The xfServerPlus encryption feature enables you to encrypt sensitive data as it is transferred between an xfNetLink client and xfServerPlus. xfServerPlus interfaces with a third-party library (OpenSSL on UNIX and OpenVMS; Schannel on Windows) to provide SSL support for secure data transport.

For Synergy and .NET clients, both xfServerPlus and xfNetLink must be version 9.3 or higher; for Java, the minimum client version is 9.5.1a. For all clients, to be able to specify the protocols to use (-scl option), both client and server must be version 10.3.1b or higher.

Once encryption is enabled, parameter and return value data for all methods is encrypted.

Tip

Prior to version 11, xfServerPlus offered two levels of encryption—slave and master. As of version 11, only master is offered, as slave was inherently not secure. As an alternative to slave encryption, you may want to consider having two xfServerPlus services—one that uses encryption for secure communication and a second one for non-secure communication.

Using encryption can affect performance because data must be encrypted and decrypted on both sides of the xfServerPlusxfNetLink connection. The cipher negotiation between client and server also takes time. You will get better performance if your client makes a connection, performs all the necessary method calls, and then disconnects. If you connect, make a call, and disconnect, repeating this process for each call, performance may be degraded because the cipher negotiation has to be performed on each call.

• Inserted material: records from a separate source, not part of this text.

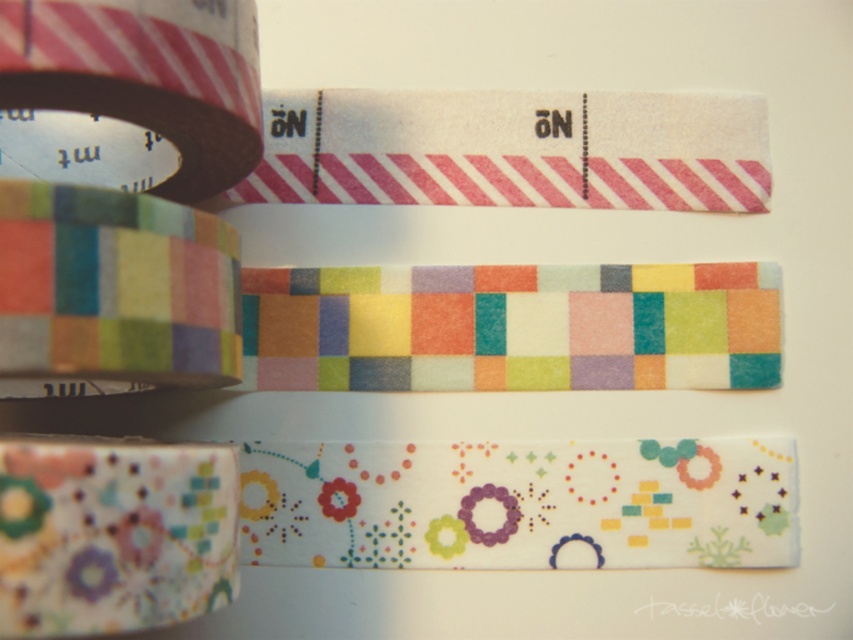 Question: Based on their relative distances, which object is farther from the matte black tape at left?

Choices:
 (A) multicolored fabric measuring tape at upper left
 (B) floral-patterned paper tape at lower left

Answer: (B)

Question: Which object appears farthest from the camera in this image?

Choices:
 (A) matte black tape at left
 (B) floral-patterned paper tape at lower left

Answer: (A)

Question: Is floral-patterned paper tape at lower left below multicolored fabric measuring tape at upper left?

Choices:
 (A) no
 (B) yes

Answer: (B)

Question: Among these points, which one is nearest to the camera?

Choices:
 (A) (33, 524)
 (B) (73, 225)

Answer: (A)

Question: Does floral-patterned paper tape at lower left have a smaller size compared to multicolored fabric measuring tape at upper left?

Choices:
 (A) yes
 (B) no

Answer: (A)

Question: Does floral-patterned paper tape at lower left have a lesser width compared to multicolored fabric measuring tape at upper left?

Choices:
 (A) yes
 (B) no

Answer: (A)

If you are using a Java or .NET client, using pooling can further improve performance, because the connections (and, consequently, the cipher negotiations) are made when the pool is first populated, rather than with each call.

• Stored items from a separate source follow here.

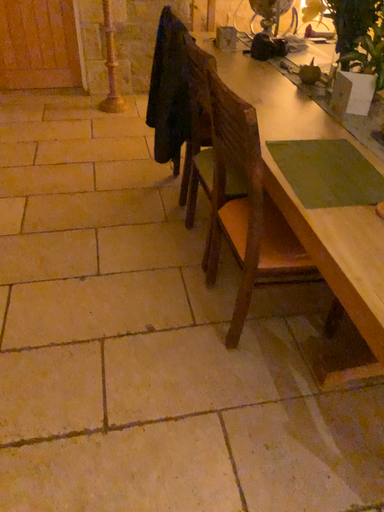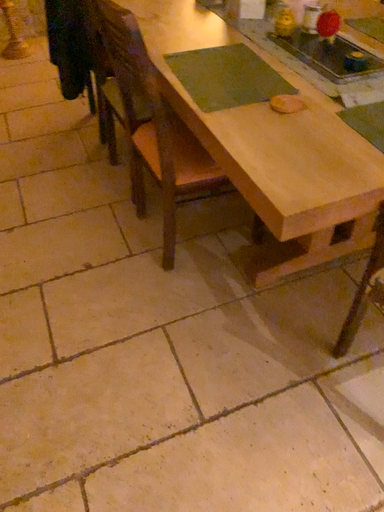 Question: Which way did the camera rotate in the video?

Choices:
 (A) rotated upward
 (B) rotated downward

Answer: (B) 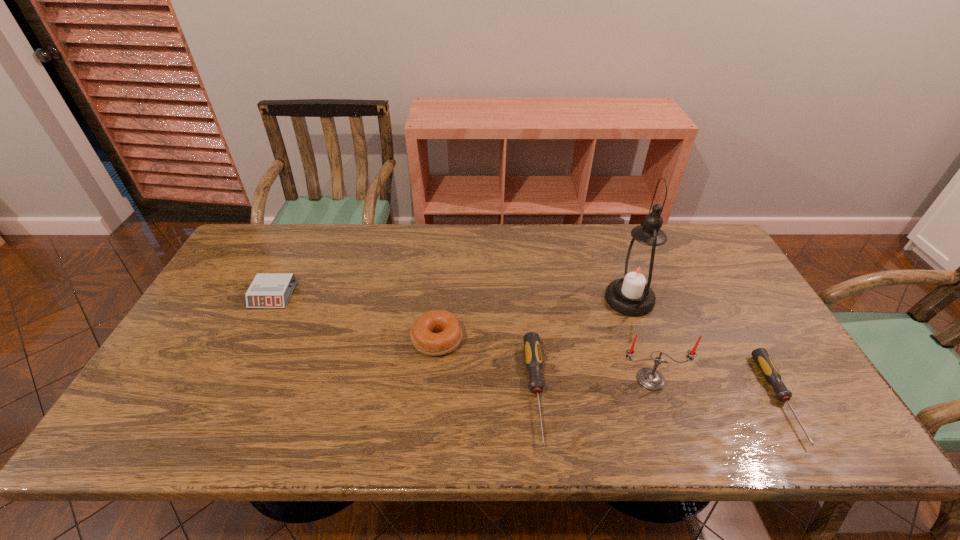 Where is `the taller screwdriver`? The height and width of the screenshot is (540, 960). the taller screwdriver is located at coordinates (533, 357).

This screenshot has width=960, height=540. In order to click on the third object from left to right in this screenshot , I will do `click(533, 357)`.

Where is `the shortest object`? The width and height of the screenshot is (960, 540). the shortest object is located at coordinates (770, 372).

The height and width of the screenshot is (540, 960). I want to click on the shorter screwdriver, so click(x=770, y=372).

The height and width of the screenshot is (540, 960). In order to click on the tallest object in this screenshot , I will do `click(638, 270)`.

This screenshot has width=960, height=540. I want to click on alarm clock, so click(x=268, y=290).

At what (x,y) coordinates should I click in order to perform the action: click on the second object from left to right. Please return your answer as a coordinate pair (x, y). This screenshot has height=540, width=960. Looking at the image, I should click on (437, 332).

The width and height of the screenshot is (960, 540). Find the location of `bagel`. bagel is located at coordinates (437, 332).

Where is `the fifth shortest object`? The width and height of the screenshot is (960, 540). the fifth shortest object is located at coordinates (650, 378).

You are a GUI agent. You are given a task and a screenshot of the screen. Output one action in this format:
    pyautogui.click(x=<x>, y=<y>)
    Task: Click on the vacant position located 0.090m on the right of the tallest object
    
    Given the screenshot: What is the action you would take?
    pyautogui.click(x=684, y=299) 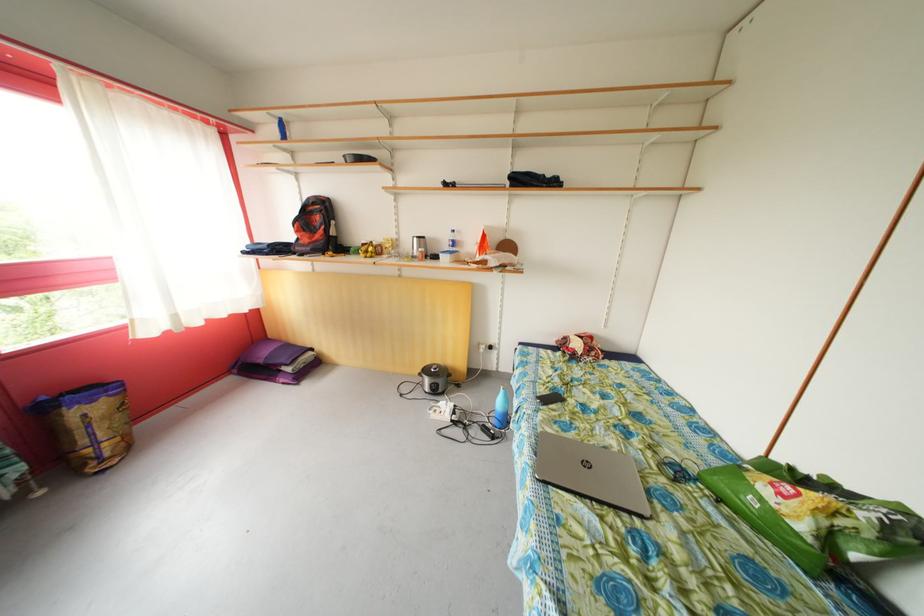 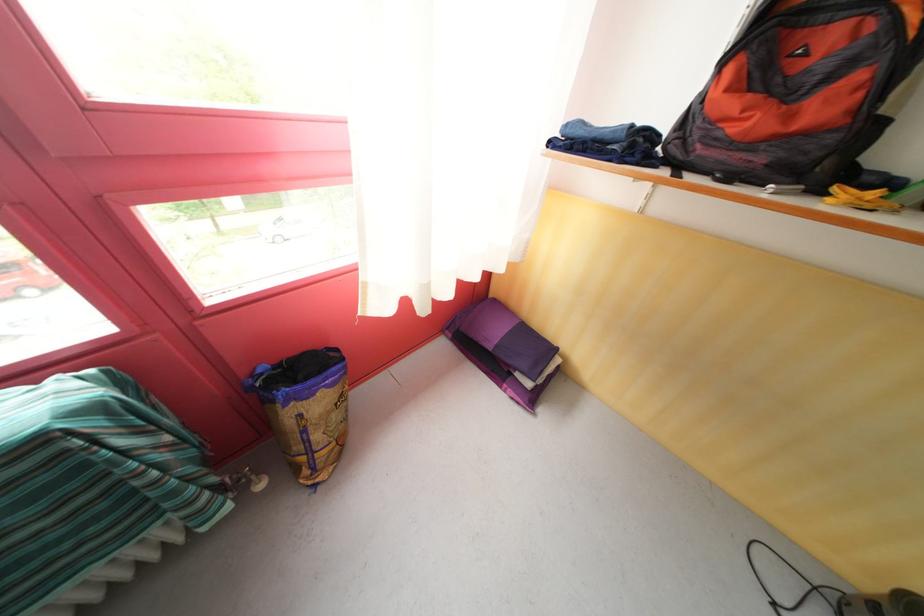 Find the pixel in the second image that matches [310,252] in the first image.

(736, 151) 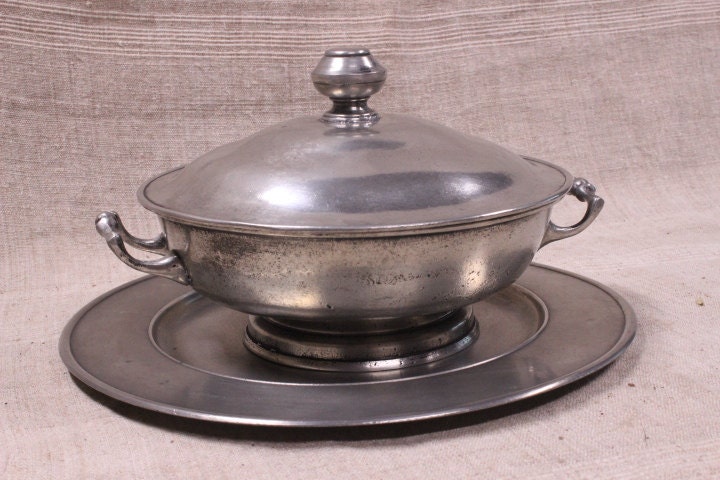 Where is `tureen`? tureen is located at coordinates (391, 267). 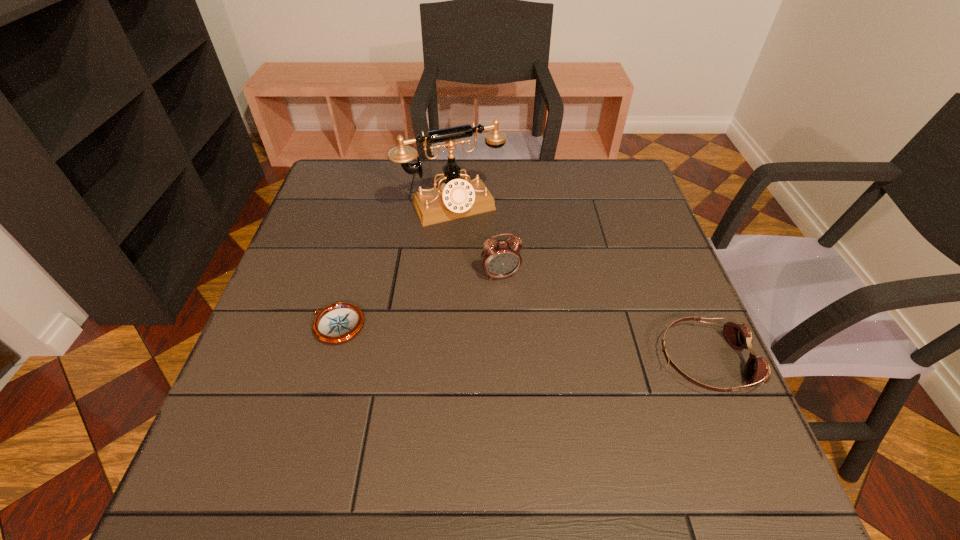 Locate an element on the screen. vacant area that satisfies the following two spatial constraints: 1. on the front side of the second tallest object; 2. on the left side of the farthest object is located at coordinates (446, 275).

Where is `vacant position in the image that satisfies the following two spatial constraints: 1. on the front side of the rightmost object; 2. through the lenses of the farthest object`? vacant position in the image that satisfies the following two spatial constraints: 1. on the front side of the rightmost object; 2. through the lenses of the farthest object is located at coordinates 441,361. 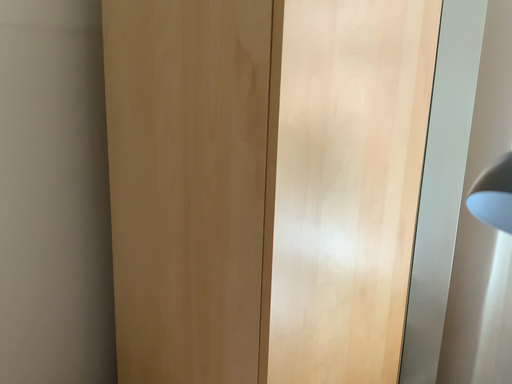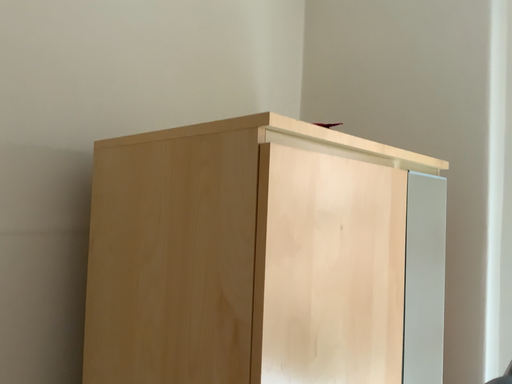 Question: Which way did the camera rotate in the video?

Choices:
 (A) rotated upward
 (B) rotated downward

Answer: (A)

To implement encryption, you must start rsynd with the -encrypt option (/ENCRYPT on OpenVMS) or by selecting the Enable encryption option in the Synergy Configuration Program on Windows. You also specify a certificate file and the security compliance level (i.e., protocol). (As of Synergy/DE 11, the only available cipher level is “high,” so you do not need to specify it.) See Setting up the xfServerPlus machine for encryption for details. For a general description of cipher suites and protocols, see Understanding cipher suites and protocols.

When encryption is enabled, you’ll see an entry in the xfServerPlus log if XFPL_SESS_INFO or XFPL_FUNC_INFO is set to ALL. When encryption is enabled, a string of 10 asterisks will display in the log file in place of the parameter, return value, and packet data for encrypted methods. Consequently, you may want to enable encryption only after you have thoroughly tested your application and have no need to examine packet data.

Note

If you get the error message “Cannot load random state”, it means there is not enough random data on the system to seed cryptographic algorithms. To correct this, define the SYNSSL_RAND environment variable on either the server or the client (depending on where the error occurred) to point to a file that can be used to gather random data.

Setting up the xfServerPlus machine for encryption

1. (UNIX and OpenVMS) Install the OpenSSL libraries.

For details on which version of OpenSSL is required for your operating system and where to get it, see OpenSSL requirements (UNIX and OpenVMS).

2. (UNIX and OpenVMS) Ensure the OpenSSL shared libraries are in the correct location or have been added to the correct path.

The library path must be set before starting rsynd. On UNIX, you can run the dltest utility to verify the libraries are in the correct location.

On both UNIX and OpenVMS, the OpenSSL libraries are installed in a standard location determined by the operating system. You don’t need to move them or set a path. If the libraries are not installed, you’ll see an error 523, $ERR_FNOTFOUND, “OpenSSL libcrypto.so not found.”

3. Create a certificate (.pem) file.

If you name this file rsynd.pem and put it in the DBLDIR directory, it will be used by default when you start rsynd with encryption enabled. However, you may name the file anything you like and put it elsewhere if desired, and then specify it with the -cert option (/CERTIFICATE on OpenVMS) or with the Synergy Configuration Program on Windows.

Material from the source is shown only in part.